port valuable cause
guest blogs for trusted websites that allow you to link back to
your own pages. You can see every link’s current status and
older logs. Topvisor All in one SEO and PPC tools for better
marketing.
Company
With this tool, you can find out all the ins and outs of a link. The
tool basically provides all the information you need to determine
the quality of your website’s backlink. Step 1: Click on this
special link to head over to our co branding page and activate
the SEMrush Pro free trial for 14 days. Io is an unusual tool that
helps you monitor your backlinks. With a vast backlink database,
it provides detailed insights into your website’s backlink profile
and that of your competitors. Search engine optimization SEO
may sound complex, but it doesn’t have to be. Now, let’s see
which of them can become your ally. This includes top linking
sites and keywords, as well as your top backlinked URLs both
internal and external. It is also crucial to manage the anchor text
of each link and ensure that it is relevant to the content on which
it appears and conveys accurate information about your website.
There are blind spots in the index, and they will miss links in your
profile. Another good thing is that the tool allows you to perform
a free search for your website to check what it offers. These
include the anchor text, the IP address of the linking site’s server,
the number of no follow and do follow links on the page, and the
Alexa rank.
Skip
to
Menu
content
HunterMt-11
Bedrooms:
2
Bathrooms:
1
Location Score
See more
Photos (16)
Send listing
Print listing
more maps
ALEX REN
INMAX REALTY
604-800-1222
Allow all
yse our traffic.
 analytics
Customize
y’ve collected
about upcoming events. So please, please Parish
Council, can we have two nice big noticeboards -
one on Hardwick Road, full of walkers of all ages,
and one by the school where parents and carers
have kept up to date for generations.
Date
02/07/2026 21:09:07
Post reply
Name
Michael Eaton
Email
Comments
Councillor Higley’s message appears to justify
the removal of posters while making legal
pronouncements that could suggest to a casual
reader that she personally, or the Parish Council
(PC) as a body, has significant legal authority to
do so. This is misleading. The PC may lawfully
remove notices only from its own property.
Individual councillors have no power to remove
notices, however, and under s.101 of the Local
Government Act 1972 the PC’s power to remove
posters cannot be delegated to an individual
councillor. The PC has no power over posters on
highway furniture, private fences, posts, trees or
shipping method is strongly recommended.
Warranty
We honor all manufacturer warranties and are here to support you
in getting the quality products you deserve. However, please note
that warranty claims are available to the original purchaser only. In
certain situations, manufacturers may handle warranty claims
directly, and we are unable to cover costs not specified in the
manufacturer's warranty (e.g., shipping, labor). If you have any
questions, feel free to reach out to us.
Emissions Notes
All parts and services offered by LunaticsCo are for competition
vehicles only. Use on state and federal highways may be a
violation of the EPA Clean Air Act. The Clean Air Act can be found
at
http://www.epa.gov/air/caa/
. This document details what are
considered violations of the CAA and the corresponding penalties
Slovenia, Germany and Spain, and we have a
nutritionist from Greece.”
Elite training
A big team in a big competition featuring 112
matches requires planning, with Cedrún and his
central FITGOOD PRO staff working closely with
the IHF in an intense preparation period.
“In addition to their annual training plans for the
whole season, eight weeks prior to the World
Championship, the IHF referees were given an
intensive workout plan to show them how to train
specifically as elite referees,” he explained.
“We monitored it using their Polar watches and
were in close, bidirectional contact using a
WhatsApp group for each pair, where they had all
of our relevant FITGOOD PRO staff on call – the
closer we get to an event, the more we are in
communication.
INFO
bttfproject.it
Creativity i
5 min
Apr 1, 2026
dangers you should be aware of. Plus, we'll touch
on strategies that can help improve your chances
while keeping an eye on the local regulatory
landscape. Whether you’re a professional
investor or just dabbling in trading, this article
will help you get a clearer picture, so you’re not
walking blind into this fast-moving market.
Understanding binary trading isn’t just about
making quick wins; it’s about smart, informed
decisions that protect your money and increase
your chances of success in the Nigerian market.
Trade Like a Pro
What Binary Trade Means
+ + +
__PROMPT__:
Return only the part of the records above that opens with the line containing "604-800-1222" and closes with the line containing "that warranty claims", ends included.

__EXERCISE ANSWER__:
604-800-1222
Allow all
yse our traffic.
 analytics
Customize
y’ve collected
about upcoming events. So please, please Parish
Council, can we have two nice big noticeboards -
one on Hardwick Road, full of walkers of all ages,
and one by the school where parents and carers
have kept up to date for generations.
Date
02/07/2026 21:09:07
Post reply
Name
Michael Eaton
Email
Comments
Councillor Higley’s message appears to justify
the removal of posters while making legal
pronouncements that could suggest to a casual
reader that she personally, or the Parish Council
(PC) as a body, has significant legal authority to
do so. This is misleading. The PC may lawfully
remove notices only from its own property.
Individual councillors have no power to remove
notices, however, and under s.101 of the Local
Government Act 1972 the PC’s power to remove
posters cannot be delegated to an individual
councillor. The PC has no power over posters on
highway furniture, private fences, posts, trees or
shipping method is strongly recommended.
Warranty
We honor all manufacturer warranties and are here to support you
in getting the quality products you deserve. However, please note
that warranty claims are available to the original purchaser only. In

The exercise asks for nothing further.